Exercise materials
——————

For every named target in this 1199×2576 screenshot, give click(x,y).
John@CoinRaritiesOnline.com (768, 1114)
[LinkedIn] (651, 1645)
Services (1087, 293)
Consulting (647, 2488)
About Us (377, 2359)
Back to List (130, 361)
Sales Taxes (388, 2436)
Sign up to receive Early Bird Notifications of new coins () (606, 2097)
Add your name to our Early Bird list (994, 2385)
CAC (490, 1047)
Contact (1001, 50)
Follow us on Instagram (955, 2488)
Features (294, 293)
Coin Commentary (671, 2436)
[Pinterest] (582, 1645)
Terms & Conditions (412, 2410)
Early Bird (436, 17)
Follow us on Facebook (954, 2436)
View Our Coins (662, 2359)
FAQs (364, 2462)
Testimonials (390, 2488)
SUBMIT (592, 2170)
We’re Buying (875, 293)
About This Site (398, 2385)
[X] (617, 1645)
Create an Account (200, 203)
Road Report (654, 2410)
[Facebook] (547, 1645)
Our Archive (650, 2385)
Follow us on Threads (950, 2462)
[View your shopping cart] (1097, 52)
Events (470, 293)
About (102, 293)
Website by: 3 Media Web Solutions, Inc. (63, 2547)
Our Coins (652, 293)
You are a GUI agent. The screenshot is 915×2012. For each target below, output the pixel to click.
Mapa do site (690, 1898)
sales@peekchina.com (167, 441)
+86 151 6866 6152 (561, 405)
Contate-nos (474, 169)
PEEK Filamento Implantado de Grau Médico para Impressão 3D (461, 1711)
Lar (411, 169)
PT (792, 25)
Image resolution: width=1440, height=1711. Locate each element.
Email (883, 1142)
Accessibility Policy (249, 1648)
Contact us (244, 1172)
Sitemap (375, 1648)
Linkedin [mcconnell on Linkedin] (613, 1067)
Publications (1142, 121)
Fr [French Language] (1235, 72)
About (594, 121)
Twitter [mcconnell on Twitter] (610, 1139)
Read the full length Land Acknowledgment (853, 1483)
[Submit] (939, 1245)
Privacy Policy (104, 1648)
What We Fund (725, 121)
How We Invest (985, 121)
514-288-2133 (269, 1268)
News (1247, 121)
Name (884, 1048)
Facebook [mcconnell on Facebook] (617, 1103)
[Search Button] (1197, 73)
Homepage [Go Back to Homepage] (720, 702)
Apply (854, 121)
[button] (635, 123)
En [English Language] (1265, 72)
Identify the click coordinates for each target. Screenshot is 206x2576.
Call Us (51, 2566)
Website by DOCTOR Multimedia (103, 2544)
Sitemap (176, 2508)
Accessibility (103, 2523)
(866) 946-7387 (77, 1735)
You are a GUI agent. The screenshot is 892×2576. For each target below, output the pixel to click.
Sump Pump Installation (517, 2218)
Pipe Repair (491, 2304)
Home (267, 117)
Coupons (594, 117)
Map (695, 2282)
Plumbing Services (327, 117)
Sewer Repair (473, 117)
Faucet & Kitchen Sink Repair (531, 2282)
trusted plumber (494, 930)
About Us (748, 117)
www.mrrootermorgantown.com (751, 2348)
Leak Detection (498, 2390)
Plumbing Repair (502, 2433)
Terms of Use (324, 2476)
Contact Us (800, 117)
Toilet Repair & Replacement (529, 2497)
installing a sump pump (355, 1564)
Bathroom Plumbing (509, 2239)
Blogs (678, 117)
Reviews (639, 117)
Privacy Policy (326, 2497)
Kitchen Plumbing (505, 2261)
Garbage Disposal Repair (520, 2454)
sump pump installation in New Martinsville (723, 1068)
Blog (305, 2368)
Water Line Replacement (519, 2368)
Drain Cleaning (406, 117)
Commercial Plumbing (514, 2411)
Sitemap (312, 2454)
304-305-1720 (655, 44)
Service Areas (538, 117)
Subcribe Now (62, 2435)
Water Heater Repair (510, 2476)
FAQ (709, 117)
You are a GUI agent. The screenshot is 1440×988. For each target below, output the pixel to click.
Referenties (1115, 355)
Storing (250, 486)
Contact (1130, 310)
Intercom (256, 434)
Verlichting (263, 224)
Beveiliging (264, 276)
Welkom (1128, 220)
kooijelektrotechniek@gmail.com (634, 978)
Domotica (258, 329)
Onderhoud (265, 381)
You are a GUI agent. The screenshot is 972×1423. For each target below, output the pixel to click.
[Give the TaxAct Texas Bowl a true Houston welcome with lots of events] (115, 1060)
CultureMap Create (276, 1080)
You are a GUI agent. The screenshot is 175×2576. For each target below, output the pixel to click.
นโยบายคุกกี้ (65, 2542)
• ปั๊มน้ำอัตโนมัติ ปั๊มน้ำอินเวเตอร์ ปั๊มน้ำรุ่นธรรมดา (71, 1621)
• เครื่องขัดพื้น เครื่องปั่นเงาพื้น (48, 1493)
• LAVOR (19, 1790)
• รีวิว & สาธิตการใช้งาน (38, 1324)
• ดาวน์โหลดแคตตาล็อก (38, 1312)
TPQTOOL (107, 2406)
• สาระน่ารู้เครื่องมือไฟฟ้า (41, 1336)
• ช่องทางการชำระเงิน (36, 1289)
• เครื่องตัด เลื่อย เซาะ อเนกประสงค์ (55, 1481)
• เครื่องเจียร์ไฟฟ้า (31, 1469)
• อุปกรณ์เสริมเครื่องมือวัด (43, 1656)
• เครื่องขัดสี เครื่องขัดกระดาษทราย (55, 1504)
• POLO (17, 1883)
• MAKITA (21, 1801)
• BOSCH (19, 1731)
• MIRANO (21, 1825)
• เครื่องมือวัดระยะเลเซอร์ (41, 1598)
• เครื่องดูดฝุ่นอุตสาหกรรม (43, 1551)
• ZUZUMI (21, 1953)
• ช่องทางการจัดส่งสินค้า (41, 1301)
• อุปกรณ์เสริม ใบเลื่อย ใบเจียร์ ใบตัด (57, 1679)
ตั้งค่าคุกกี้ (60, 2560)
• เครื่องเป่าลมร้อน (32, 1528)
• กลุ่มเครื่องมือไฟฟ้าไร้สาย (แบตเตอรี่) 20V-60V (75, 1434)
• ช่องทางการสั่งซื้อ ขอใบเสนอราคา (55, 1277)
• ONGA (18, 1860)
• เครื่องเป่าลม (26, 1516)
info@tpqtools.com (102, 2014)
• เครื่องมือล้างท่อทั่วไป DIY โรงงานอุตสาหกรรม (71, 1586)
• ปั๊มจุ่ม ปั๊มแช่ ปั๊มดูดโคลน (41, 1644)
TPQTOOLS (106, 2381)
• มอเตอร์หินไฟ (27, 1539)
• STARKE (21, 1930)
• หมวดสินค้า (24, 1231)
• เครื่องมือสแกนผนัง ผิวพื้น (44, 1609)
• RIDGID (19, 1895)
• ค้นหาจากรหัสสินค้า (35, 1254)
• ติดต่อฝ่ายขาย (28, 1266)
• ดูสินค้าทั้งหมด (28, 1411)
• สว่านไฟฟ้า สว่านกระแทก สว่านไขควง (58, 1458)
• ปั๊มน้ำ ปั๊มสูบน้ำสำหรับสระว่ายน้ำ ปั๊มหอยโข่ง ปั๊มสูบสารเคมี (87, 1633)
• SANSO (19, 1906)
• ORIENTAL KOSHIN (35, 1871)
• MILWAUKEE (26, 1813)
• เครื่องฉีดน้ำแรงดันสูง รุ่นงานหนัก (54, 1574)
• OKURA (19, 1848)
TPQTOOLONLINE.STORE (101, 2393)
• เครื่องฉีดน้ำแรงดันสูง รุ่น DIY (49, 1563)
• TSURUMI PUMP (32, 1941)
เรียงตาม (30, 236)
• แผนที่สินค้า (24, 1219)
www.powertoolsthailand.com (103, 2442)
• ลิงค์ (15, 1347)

——————

For each line in the data that contains the string "มเคร", give a copy of that line.

Output below
• อุปกรณ์เสริมเครื่องมือวัด (43, 1656)
• กลุ่มเครื่องมือไฟฟ้าไร้สาย (แบตเตอรี่) 20V-60V (75, 1434)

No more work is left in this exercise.